The brief confrontation came at the end of a peaceful march by thousands against the environmental impact of the Games and the presence of US agents in Italy.
Police held off the violent demonstrators, who appeared to be trying to reach the Santagiulia Olympic ice hockey rink, after the skirmish. By then, the larger peaceful protest, including families with small children and students, had dispersed.
Earlier, a group of masked protesters had set off smoke bombs and firecrackers on a bridge overlooking a construction site about 800 meters (a half-mile) from the Olympic Village that’s housing around 1,500 athletes.

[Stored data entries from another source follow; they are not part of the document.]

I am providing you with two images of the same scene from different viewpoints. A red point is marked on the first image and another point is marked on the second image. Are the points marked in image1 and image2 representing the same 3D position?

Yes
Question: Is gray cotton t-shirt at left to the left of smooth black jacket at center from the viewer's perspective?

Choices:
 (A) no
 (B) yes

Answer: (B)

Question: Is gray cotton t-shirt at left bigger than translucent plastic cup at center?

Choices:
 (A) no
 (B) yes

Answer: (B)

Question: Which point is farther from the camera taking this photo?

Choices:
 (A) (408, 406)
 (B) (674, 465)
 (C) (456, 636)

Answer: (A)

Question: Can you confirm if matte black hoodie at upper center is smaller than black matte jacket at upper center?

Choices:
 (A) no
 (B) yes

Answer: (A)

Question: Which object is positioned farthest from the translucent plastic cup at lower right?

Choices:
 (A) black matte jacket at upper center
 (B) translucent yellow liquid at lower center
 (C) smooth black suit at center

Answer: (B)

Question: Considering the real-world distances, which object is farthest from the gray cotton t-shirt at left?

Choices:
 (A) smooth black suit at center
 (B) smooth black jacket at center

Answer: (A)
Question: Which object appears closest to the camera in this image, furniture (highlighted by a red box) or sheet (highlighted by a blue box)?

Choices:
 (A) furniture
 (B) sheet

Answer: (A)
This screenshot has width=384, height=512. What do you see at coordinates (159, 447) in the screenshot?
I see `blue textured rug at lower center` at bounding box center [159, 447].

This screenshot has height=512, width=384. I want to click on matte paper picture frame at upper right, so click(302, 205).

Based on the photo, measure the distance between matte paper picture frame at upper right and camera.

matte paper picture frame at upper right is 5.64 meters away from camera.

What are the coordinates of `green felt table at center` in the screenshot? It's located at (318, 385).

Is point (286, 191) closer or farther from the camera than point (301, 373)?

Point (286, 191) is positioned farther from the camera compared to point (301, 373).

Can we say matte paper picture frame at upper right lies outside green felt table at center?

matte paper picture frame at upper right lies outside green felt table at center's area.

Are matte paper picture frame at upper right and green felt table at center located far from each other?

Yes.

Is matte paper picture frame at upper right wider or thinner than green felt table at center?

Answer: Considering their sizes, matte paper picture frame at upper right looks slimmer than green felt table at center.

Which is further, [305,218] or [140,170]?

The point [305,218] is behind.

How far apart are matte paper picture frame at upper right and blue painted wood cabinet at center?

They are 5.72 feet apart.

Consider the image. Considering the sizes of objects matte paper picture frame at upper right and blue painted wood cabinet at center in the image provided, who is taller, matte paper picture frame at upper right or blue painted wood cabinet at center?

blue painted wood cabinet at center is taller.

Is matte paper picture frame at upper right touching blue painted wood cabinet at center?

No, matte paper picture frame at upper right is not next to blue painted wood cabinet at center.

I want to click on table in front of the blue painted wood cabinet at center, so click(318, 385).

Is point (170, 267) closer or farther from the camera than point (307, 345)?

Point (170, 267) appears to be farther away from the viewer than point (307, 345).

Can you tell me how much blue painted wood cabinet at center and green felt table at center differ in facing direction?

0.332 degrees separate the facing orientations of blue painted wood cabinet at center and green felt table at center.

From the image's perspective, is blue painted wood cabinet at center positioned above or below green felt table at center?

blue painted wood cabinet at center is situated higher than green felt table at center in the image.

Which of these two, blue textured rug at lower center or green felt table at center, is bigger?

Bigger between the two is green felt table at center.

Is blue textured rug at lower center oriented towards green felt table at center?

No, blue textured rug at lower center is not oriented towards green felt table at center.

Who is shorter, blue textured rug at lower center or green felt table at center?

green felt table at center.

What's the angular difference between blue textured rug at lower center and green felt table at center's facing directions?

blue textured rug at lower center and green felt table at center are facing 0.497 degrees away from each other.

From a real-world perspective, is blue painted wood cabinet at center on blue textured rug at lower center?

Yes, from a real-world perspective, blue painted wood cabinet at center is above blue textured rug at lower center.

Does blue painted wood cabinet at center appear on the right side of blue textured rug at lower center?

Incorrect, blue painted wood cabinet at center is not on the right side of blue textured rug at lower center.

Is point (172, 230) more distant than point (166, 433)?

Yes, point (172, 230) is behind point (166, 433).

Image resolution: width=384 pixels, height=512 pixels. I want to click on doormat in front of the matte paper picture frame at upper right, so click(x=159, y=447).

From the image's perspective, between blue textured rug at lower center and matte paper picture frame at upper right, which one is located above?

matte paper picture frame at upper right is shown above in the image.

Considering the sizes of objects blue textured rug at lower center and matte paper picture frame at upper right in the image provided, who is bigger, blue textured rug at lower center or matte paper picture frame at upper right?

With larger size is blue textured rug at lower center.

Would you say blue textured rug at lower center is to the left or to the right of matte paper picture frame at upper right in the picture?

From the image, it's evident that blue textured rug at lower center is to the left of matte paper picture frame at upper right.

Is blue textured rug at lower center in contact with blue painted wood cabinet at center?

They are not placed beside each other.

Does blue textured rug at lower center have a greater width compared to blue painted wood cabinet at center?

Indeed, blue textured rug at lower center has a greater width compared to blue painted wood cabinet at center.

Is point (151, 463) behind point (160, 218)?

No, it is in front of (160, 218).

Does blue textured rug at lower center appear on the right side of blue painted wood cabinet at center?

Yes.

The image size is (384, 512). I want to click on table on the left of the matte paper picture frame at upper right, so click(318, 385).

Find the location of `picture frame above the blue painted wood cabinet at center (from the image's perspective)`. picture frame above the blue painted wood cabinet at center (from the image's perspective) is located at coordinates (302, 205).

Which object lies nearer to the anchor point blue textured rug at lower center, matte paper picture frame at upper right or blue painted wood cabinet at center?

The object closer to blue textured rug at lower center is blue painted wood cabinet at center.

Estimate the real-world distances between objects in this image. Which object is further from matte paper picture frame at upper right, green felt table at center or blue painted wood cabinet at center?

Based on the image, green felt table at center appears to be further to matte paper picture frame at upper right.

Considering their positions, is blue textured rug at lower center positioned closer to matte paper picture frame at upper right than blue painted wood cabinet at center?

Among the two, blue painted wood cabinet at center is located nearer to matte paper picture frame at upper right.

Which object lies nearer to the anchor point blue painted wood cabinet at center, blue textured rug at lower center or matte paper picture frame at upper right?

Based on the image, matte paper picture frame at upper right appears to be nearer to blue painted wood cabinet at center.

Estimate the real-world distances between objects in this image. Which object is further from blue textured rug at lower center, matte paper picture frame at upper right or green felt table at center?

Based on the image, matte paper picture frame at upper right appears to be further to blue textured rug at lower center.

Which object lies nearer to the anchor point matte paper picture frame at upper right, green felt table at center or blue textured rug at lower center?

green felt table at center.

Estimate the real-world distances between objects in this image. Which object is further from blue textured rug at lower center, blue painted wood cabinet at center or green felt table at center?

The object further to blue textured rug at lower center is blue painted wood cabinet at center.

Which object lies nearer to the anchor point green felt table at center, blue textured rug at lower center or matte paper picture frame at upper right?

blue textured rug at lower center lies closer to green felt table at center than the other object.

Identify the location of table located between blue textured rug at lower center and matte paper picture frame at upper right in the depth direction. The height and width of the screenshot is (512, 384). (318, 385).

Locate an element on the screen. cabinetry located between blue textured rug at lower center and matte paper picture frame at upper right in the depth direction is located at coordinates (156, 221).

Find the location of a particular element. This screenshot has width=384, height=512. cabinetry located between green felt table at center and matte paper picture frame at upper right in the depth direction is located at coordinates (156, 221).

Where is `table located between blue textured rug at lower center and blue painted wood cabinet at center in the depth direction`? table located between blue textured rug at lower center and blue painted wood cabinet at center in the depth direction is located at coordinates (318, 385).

Police vans behind a temporary metal fence secured the road to the athletes’ village, but the protest veered away, continuing on a trajectory toward the Santagiulia venue. A heavy police presence guarded the entire route.
There was no indication that the protest and resulting road closure interfered with athletes’ transfers to their events, all on the outskirts of Milan.

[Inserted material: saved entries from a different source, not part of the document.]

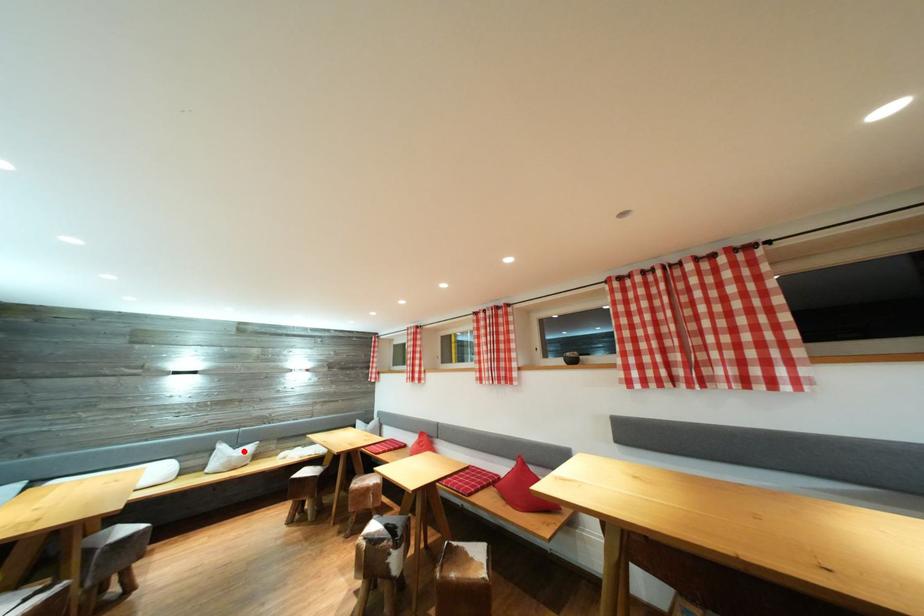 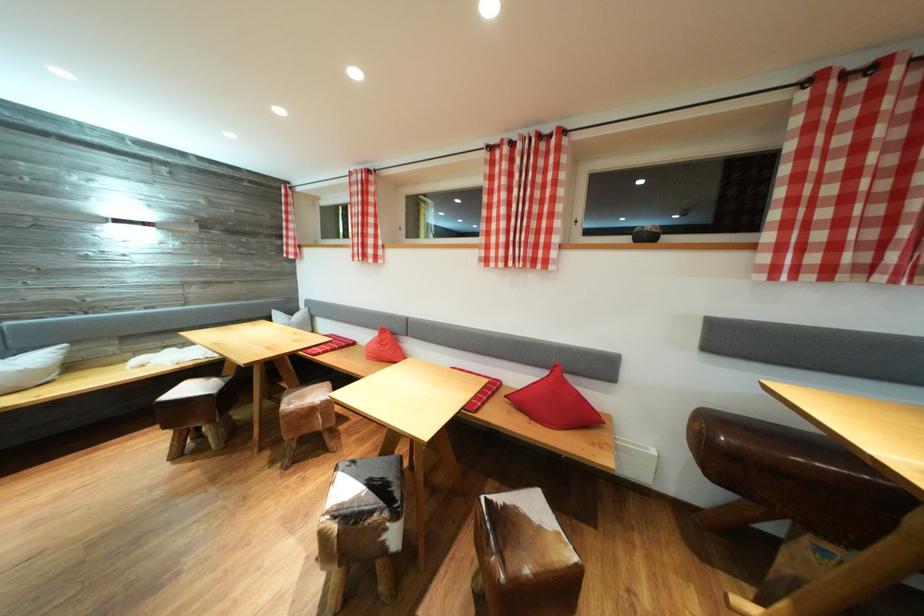 Find the pixel in the second image that matches the highlighted location in the first image.

(14, 358) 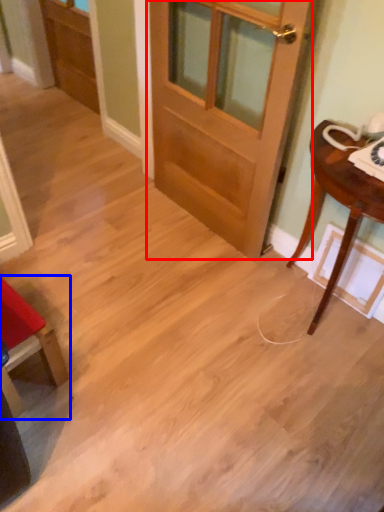 Question: Which point is further to the camera, door (highlighted by a red box) or chair (highlighted by a blue box)?

Choices:
 (A) door
 (B) chair

Answer: (B) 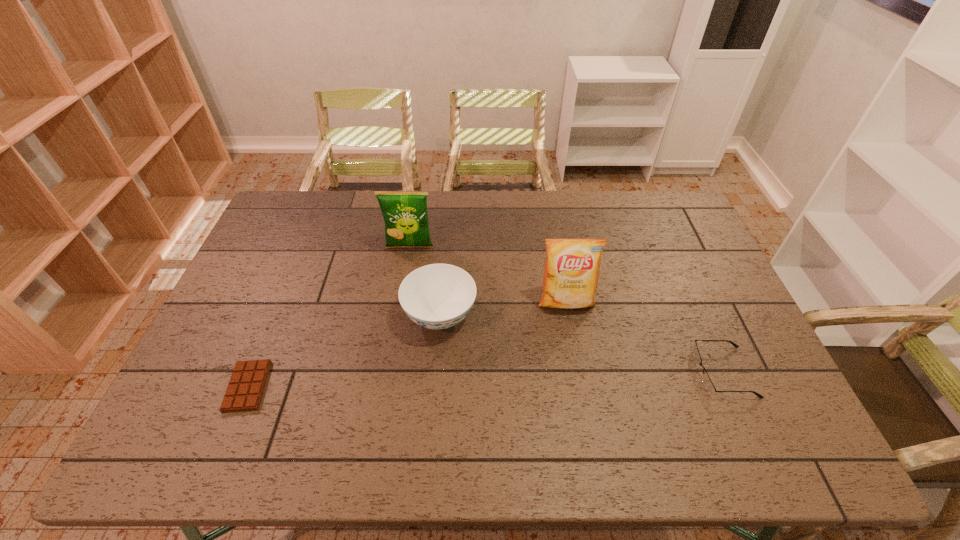 I want to click on the second object from right to left, so click(x=572, y=266).

Where is `the right crisp (potato chip)`? This screenshot has width=960, height=540. the right crisp (potato chip) is located at coordinates (572, 266).

Where is `the left crisp (potato chip)`? The width and height of the screenshot is (960, 540). the left crisp (potato chip) is located at coordinates (405, 214).

Image resolution: width=960 pixels, height=540 pixels. In order to click on the farthest object in this screenshot , I will do `click(405, 214)`.

This screenshot has width=960, height=540. Identify the location of the third tallest object. (437, 296).

This screenshot has height=540, width=960. Find the location of `the second shortest object`. the second shortest object is located at coordinates (707, 382).

At what (x,y) coordinates should I click in order to perform the action: click on the rightmost object. Please return your answer as a coordinate pair (x, y). The height and width of the screenshot is (540, 960). Looking at the image, I should click on (707, 382).

You are a GUI agent. You are given a task and a screenshot of the screen. Output one action in this format:
    pyautogui.click(x=<x>, y=<y>)
    Task: Click on the shortest object
    Image resolution: width=960 pixels, height=540 pixels.
    Given the screenshot: What is the action you would take?
    pyautogui.click(x=247, y=383)

Find the location of a particular element. This screenshot has height=540, width=960. candy bar is located at coordinates (247, 383).

At what (x,y) coordinates should I click in order to perform the action: click on free space located 0.050m on the front-facing side of the fourth object from left to right. Please return your answer as a coordinate pair (x, y). Looking at the image, I should click on pyautogui.click(x=571, y=329). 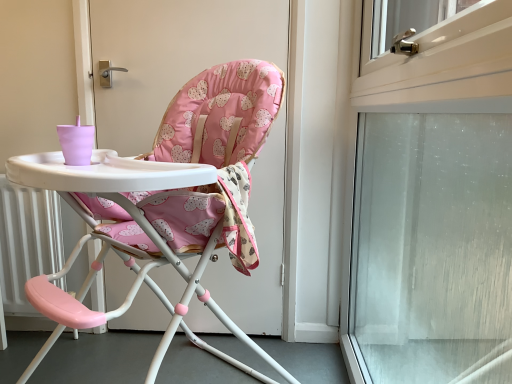 Question: Is frosted glass screen door at right taller or shorter than pink fabric highchair at center?

Choices:
 (A) short
 (B) tall

Answer: (B)

Question: In terms of width, does frosted glass screen door at right look wider or thinner when compared to pink fabric highchair at center?

Choices:
 (A) wide
 (B) thin

Answer: (B)

Question: Considering their positions, is frosted glass screen door at right located in front of or behind pink fabric highchair at center?

Choices:
 (A) front
 (B) behind

Answer: (A)

Question: From the image's perspective, relative to frosted glass screen door at right, is pink fabric highchair at center above or below?

Choices:
 (A) below
 (B) above

Answer: (A)

Question: From a real-world perspective, is pink fabric highchair at center positioned above or below frosted glass screen door at right?

Choices:
 (A) above
 (B) below

Answer: (B)

Question: Is pink fabric highchair at center in front of or behind frosted glass screen door at right in the image?

Choices:
 (A) behind
 (B) front

Answer: (A)

Question: Would you say pink fabric highchair at center is to the left or to the right of frosted glass screen door at right in the picture?

Choices:
 (A) left
 (B) right

Answer: (A)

The demonstration coincided with US Vice President JD Vance’s visit to Milan as head of the American delegation that attended the opening ceremony on Friday.
He and his family visited Leonardo da Vinci’s “The Last Supper” closer to the city center, far from the protest, which also was against the deployment of US Immigration and Customs Enforcement agents to provide security to the US delegation.
US Homeland Security Investigations, an ICE unit that focuses on cross-border crimes, frequently sends its officers to overseas events like the Olympics to assist with security. The ICE arm at the forefront of the immigration crackdown in the US is known as Enforcement and Removal Operations, and there is no indication its officers are being sent to Italy.
At the larger, peaceful demonstration, which police said numbered 10,000, people carried cardboard cutouts to represent trees felled to build the new bobsled run in Cortina. A group of dancers performed to beating drums. Music blasted from a truck leading the march, one a profanity-laced anti-ICE anthem.
“Let’s take back the cities and free the mountains,” read a banner by a group calling itself the Unsustainable Olympic Committee. Another group called the Association of Proletariat Excursionists organized the cutout trees.
“They bypassed the laws that usually are needed for major infrastructure project, citing urgency for the Games,” said protester Guido Maffioli, who expressed concern that the private entity organizing the Games would eventually pass on debt to Italian taxpayers.
Homemade signs read “Get out of the Games: Genocide States, Fascist Police and Polluting Sponsors,” the final one a reference to fossil fuel companies that are sponsors of the Games. One woman carried an artificial tree on her back decorated with the sign: “Infernal Olympics.”
The demonstration followed another last week when hundreds protested the deployment of ICE agents.
Like last week, demonstrators Saturday said they were opposed to ICE agents’ presence, despite official statements that a small number of agents from an investigative arm would be present in US diplomatic territory, and not operational on the streets.